I tested 5 AI agents 100 times each. Single-run benchmarks are lying to you.

Your agent passes on Monday, fails on Wednesday. Same prompt, same model, same code. You run it again — it works. Is it fixed? You have no idea.

I ran into this problem building agents with LangGraph. My agent scored well on manual tests, but in production it failed unpredictably. So I started running it multiple times. The results changed everything about how I think about agent evaluation.

The experiment

I took 5 agents representing common archetypes and ran each one 400 times (100 trials × 4 test cases). Not once. Not ten times. Four hundred times, with statistical confidence intervals on every metric.

Here's what I found.

Agent	Pass Rate	95% CI	Avg Cost	Cost per Success
Reliable RAG	91.0%	[87.8%, 93.4%]	$0.014	$0.016
Expensive Multi-Model	87.5%	[83.9%, 90.4%]	$0.141	$0.161
Inconsistent	69.2%	[64.6%, 73.6%]	$0.036	$0.052
Flaky Coding	65.5%	[60.7%, 70.0%]	$0.052	$0.079
Fast-But-Wrong	45.2%	[40.4%, 50.1%]	$0.003	$0.007

Three things jumped out.

1. The confidence interval is the real number, not the point estimate.
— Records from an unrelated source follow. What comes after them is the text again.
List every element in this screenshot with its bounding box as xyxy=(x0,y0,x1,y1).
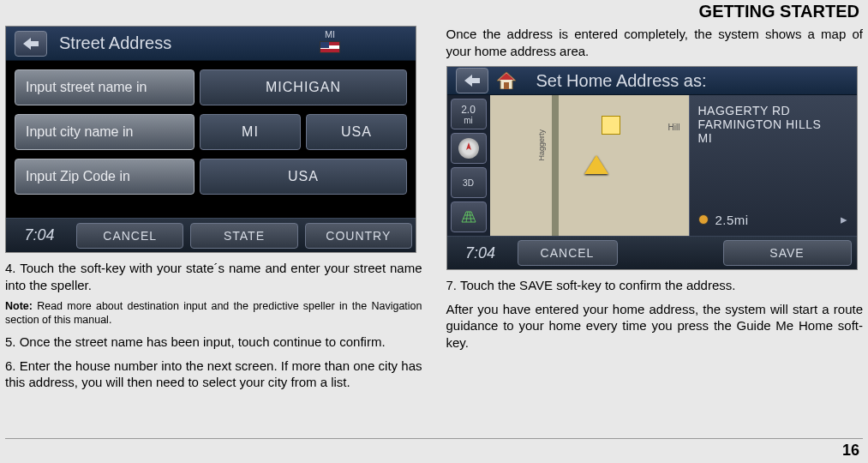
city-input[interactable]: Input city name in xyxy=(15,114,195,150)
view-3d-control[interactable]: 3D xyxy=(451,167,487,198)
cancel-softkey[interactable]: CANCEL xyxy=(76,223,183,249)
distance-row: 2.5mi ▸ xyxy=(698,212,848,227)
back-arrow-icon xyxy=(23,38,39,50)
right-column: Once the address is entered completely, … xyxy=(446,26,864,391)
scale-unit: mi xyxy=(464,116,473,125)
zip-value[interactable]: USA xyxy=(200,159,407,195)
zip-input[interactable]: Input Zip Code in xyxy=(15,159,195,195)
step7-text: 7. Touch the SAVE soft-key to confirm th… xyxy=(446,277,864,294)
grid-icon xyxy=(460,210,477,224)
note-label: Note: xyxy=(5,300,33,312)
clock: 7:04 xyxy=(6,226,73,244)
city-value-country[interactable]: USA xyxy=(306,114,407,150)
address-panel: HAGGERTY RD FARMINGTON HILLS MI 2.5mi ▸ xyxy=(689,95,857,236)
screen1-bottom-bar: 7:04 CANCEL STATE COUNTRY xyxy=(6,218,416,252)
page-title: GETTING STARTED xyxy=(699,2,859,21)
screen1-body: Input street name in MICHIGAN Input city… xyxy=(6,61,416,218)
state-badge: MI xyxy=(313,29,347,53)
city-value-state[interactable]: MI xyxy=(200,114,301,150)
step5-text: 5. Once the street name has been input, … xyxy=(5,334,422,351)
content-columns: Street Address MI Input street name in M… xyxy=(0,21,868,391)
street-address-screen: Street Address MI Input street name in M… xyxy=(5,26,416,253)
back-arrow-icon xyxy=(464,75,480,87)
screen2-bottom-bar: 7:04 CANCEL SAVE xyxy=(447,236,857,269)
distance-value: 2.5mi xyxy=(715,213,749,227)
screen2-body: 2.0 mi 3D xyxy=(447,95,857,236)
clock-2: 7:04 xyxy=(447,244,514,262)
state-softkey[interactable]: STATE xyxy=(190,223,297,249)
state-abbrev: MI xyxy=(325,29,335,39)
back-button-2[interactable] xyxy=(456,68,488,93)
road-v-label: Haggerty xyxy=(537,129,546,161)
compass-control[interactable] xyxy=(451,133,487,164)
grid-control[interactable] xyxy=(451,201,487,232)
road-vertical xyxy=(552,95,559,236)
scale-value: 2.0 xyxy=(461,104,476,116)
scale-control[interactable]: 2.0 mi xyxy=(451,99,487,129)
city-row: Input city name in MI USA xyxy=(15,114,407,150)
step6-text: 6. Enter the house number into the next … xyxy=(5,358,422,391)
map-area[interactable]: Haggerty Hill xyxy=(490,95,689,236)
us-flag-icon xyxy=(320,41,340,53)
screen1-title: Street Address xyxy=(59,33,407,53)
poi-icon xyxy=(602,116,620,135)
country-softkey[interactable]: COUNTRY xyxy=(305,223,412,249)
addr-line1: HAGGERTY RD xyxy=(698,104,848,117)
home-icon xyxy=(497,72,516,89)
map-side-controls: 2.0 mi 3D xyxy=(447,95,490,236)
compass-icon xyxy=(458,138,479,159)
street-value[interactable]: MICHIGAN xyxy=(200,69,407,105)
addr-line2: FARMINGTON HILLS xyxy=(698,117,848,131)
footer-divider xyxy=(5,438,863,439)
street-row: Input street name in MICHIGAN xyxy=(15,69,407,105)
back-button[interactable] xyxy=(15,31,47,57)
after-text: After you have entered your home address… xyxy=(446,301,864,352)
vehicle-arrow-icon xyxy=(584,155,608,174)
note-text: Note: Read more about destination input … xyxy=(5,300,422,327)
zip-row: Input Zip Code in USA xyxy=(15,159,407,195)
cancel-softkey-2[interactable]: CANCEL xyxy=(518,240,618,266)
chevron-right-icon: ▸ xyxy=(841,212,848,227)
left-column: Street Address MI Input street name in M… xyxy=(5,26,422,391)
addr-line3: MI xyxy=(698,131,848,145)
screen2-titlebar: Set Home Address as: xyxy=(447,67,857,95)
three-d-label: 3D xyxy=(463,178,474,188)
step4-text: 4. Touch the soft-key with your state´s … xyxy=(5,260,422,293)
set-home-screen: Set Home Address as: 2.0 mi 3D xyxy=(446,66,858,270)
screen2-title: Set Home Address as: xyxy=(536,71,848,91)
note-body: Read more about destination input and th… xyxy=(5,300,422,326)
screen1-titlebar: Street Address MI xyxy=(6,27,416,61)
save-softkey[interactable]: SAVE xyxy=(723,240,852,266)
svg-rect-0 xyxy=(504,82,509,89)
street-input[interactable]: Input street name in xyxy=(15,69,195,105)
distance-dot-icon xyxy=(698,214,709,225)
road-h-label: Hill xyxy=(668,123,680,132)
right-intro-text: Once the address is entered completely, … xyxy=(446,26,864,59)
page-number: 16 xyxy=(842,442,859,460)
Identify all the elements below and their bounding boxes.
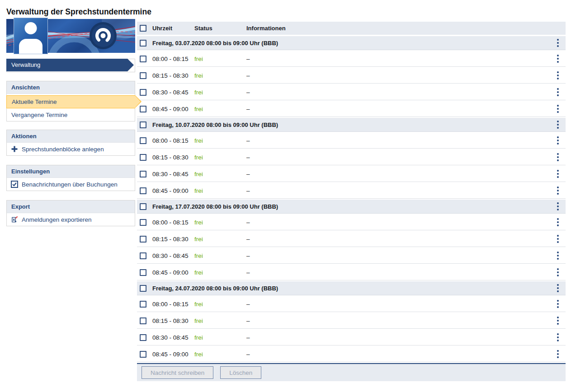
kebab-menu-icon[interactable] xyxy=(554,151,562,163)
slot-status: frei xyxy=(194,301,246,308)
spiral-logo-icon xyxy=(90,22,117,49)
row-checkbox[interactable] xyxy=(140,203,146,210)
row-checkbox[interactable] xyxy=(140,40,146,47)
write-message-button[interactable]: Nachricht schreiben xyxy=(142,366,213,379)
avatar xyxy=(14,18,48,54)
column-header-uhrzeit: Uhrzeit xyxy=(152,25,194,32)
slot-info: – xyxy=(246,72,550,79)
column-header-informationen: Informationen xyxy=(246,25,550,32)
row-checkbox[interactable] xyxy=(140,154,146,161)
slot-row: 08:15 - 08:30frei– xyxy=(137,149,566,165)
kebab-menu-icon[interactable] xyxy=(554,53,562,65)
excel-export-icon xyxy=(11,216,18,223)
row-checkbox[interactable] xyxy=(140,171,146,177)
row-checkbox[interactable] xyxy=(140,269,146,276)
select-all-checkbox[interactable] xyxy=(140,25,146,32)
row-checkbox[interactable] xyxy=(140,285,146,292)
row-checkbox[interactable] xyxy=(140,252,146,259)
row-checkbox[interactable] xyxy=(140,317,146,324)
table-body: Freitag, 03.07.2020 08:00 bis 09:00 Uhr … xyxy=(137,36,566,362)
kebab-menu-icon[interactable] xyxy=(554,298,562,310)
kebab-menu-icon[interactable] xyxy=(554,250,562,261)
slot-info: – xyxy=(246,187,550,194)
group-row: Freitag, 10.07.2020 08:00 bis 09:00 Uhr … xyxy=(137,118,566,132)
sidebar-item-anmeldungen-exportieren[interactable]: Anmeldungen exportieren xyxy=(7,213,135,226)
slot-info: – xyxy=(246,351,550,358)
kebab-menu-icon[interactable] xyxy=(554,216,562,228)
tab-verwaltung[interactable]: Verwaltung xyxy=(6,59,127,71)
widget-aktionen-title: Aktionen xyxy=(7,130,135,143)
row-checkbox[interactable] xyxy=(140,187,146,194)
kebab-menu-icon[interactable] xyxy=(554,119,562,131)
kebab-menu-icon[interactable] xyxy=(554,168,562,180)
slot-status: frei xyxy=(194,154,246,161)
slot-info: – xyxy=(246,269,550,276)
kebab-menu-icon[interactable] xyxy=(554,315,562,327)
kebab-menu-icon[interactable] xyxy=(554,348,562,360)
widget-einstellungen-title: Einstellungen xyxy=(7,165,135,178)
sidebar-item-aktuelle-termine[interactable]: Aktuelle Termine xyxy=(6,95,135,108)
slot-time: 08:15 - 08:30 xyxy=(152,154,194,161)
slot-status: frei xyxy=(194,106,246,112)
kebab-menu-icon[interactable] xyxy=(554,70,562,81)
group-title: Freitag, 10.07.2020 08:00 bis 09:00 Uhr … xyxy=(152,121,550,128)
slot-info: – xyxy=(246,219,550,226)
kebab-menu-icon[interactable] xyxy=(554,103,562,115)
slot-time: 08:30 - 08:45 xyxy=(152,334,194,341)
row-checkbox[interactable] xyxy=(140,351,146,358)
kebab-menu-icon[interactable] xyxy=(554,135,562,146)
checkbox-checked-icon[interactable] xyxy=(11,181,18,188)
slot-info: – xyxy=(246,171,550,177)
kebab-menu-icon[interactable] xyxy=(554,266,562,278)
slot-row: 08:15 - 08:30frei– xyxy=(137,231,566,247)
group-row: Freitag, 24.07.2020 08:00 bis 09:00 Uhr … xyxy=(137,281,566,295)
row-checkbox[interactable] xyxy=(140,56,146,62)
sidebar-item-vergangene-termine[interactable]: Vergangene Termine xyxy=(7,109,135,121)
delete-button[interactable]: Löschen xyxy=(220,366,261,379)
slot-row: 08:30 - 08:45frei– xyxy=(137,84,566,100)
kebab-menu-icon[interactable] xyxy=(554,201,562,212)
slot-info: – xyxy=(246,56,550,62)
slot-row: 08:30 - 08:45frei– xyxy=(137,330,566,345)
slot-info: – xyxy=(246,236,550,243)
kebab-menu-icon[interactable] xyxy=(554,37,562,49)
slot-time: 08:30 - 08:45 xyxy=(152,171,194,177)
row-checkbox[interactable] xyxy=(140,301,146,308)
slot-time: 08:00 - 08:15 xyxy=(152,301,194,308)
row-checkbox[interactable] xyxy=(140,334,146,341)
slot-info: – xyxy=(246,106,550,112)
slot-status: frei xyxy=(194,269,246,276)
slot-time: 08:45 - 09:00 xyxy=(152,269,194,276)
slot-time: 08:30 - 08:45 xyxy=(152,252,194,259)
sidebar-item-benachrichtungen[interactable]: Benachrichtungen über Buchungen xyxy=(7,178,135,191)
appointments-panel: Uhrzeit Status Informationen Freitag, 03… xyxy=(137,22,566,381)
widget-einstellungen: Einstellungen Benachrichtungen über Buch… xyxy=(6,165,135,191)
slot-info: – xyxy=(246,301,550,308)
widget-ansichten: Ansichten Aktuelle Termine Vergangene Te… xyxy=(6,81,135,121)
table-header-row: Uhrzeit Status Informationen xyxy=(137,22,566,35)
row-checkbox[interactable] xyxy=(140,121,146,128)
group-title: Freitag, 17.07.2020 08:00 bis 09:00 Uhr … xyxy=(152,203,550,210)
row-checkbox[interactable] xyxy=(140,219,146,226)
widget-ansichten-title: Ansichten xyxy=(7,81,135,94)
row-checkbox[interactable] xyxy=(140,137,146,144)
slot-time: 08:45 - 09:00 xyxy=(152,106,194,112)
kebab-menu-icon[interactable] xyxy=(554,331,562,343)
slot-row: 08:15 - 08:30frei– xyxy=(137,313,566,329)
slot-status: frei xyxy=(194,137,246,144)
row-checkbox[interactable] xyxy=(140,236,146,243)
slot-row: 08:45 - 09:00frei– xyxy=(137,265,566,280)
group-row: Freitag, 17.07.2020 08:00 bis 09:00 Uhr … xyxy=(137,200,566,214)
kebab-menu-icon[interactable] xyxy=(554,233,562,245)
sidebar-item-sprechstundenbloecke-anlegen[interactable]: Sprechstundenblöcke anlegen xyxy=(7,143,135,155)
slot-row: 08:00 - 08:15frei– xyxy=(137,133,566,149)
group-row: Freitag, 03.07.2020 08:00 bis 09:00 Uhr … xyxy=(137,36,566,50)
page-title: Verwaltung der Sprechstundentermine xyxy=(6,7,151,17)
kebab-menu-icon[interactable] xyxy=(554,185,562,196)
slot-status: frei xyxy=(194,219,246,226)
row-checkbox[interactable] xyxy=(140,72,146,79)
sidebar: Verwaltung Ansichten Aktuelle Termine Ve… xyxy=(6,19,135,226)
kebab-menu-icon[interactable] xyxy=(554,86,562,98)
row-checkbox[interactable] xyxy=(140,89,146,96)
kebab-menu-icon[interactable] xyxy=(554,282,562,294)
The Flaky Coding agent scored 65.5%. But the 95% CI is [60.7%, 70.0%]. That's a 9-point range. If you tested it once and got lucky, you'd report 80%. If you got unlucky, 50%. Neither tells you what the agent actually does.

Every benchmark you've seen reports a single number. No error bars. No confidence interval. That number is one sample from a distribution you've never seen.

2. Cost per success is the metric that matters, and nobody reports it.

The Expensive Multi-Model agent has an 87.5% pass rate — only 3.5 points below the Reliable RAG. Sounds close, right?

But it costs 10× more per successful call ($0.161 vs $0.016). That 3.5-point gap hides a 10× cost difference. In production at scale, you'd burn $56 to do what the cheaper agent does for $6.

The Fast-But-Wrong agent looks incredibly cheap at $0.003/call. But at 45% success, its cost per completed task is $0.007 — and you'd need to run it twice to get one success. The real cost is the wasted compute on the 55% that fail.

3. Failure attribution tells you WHERE to fix, not just that something broke.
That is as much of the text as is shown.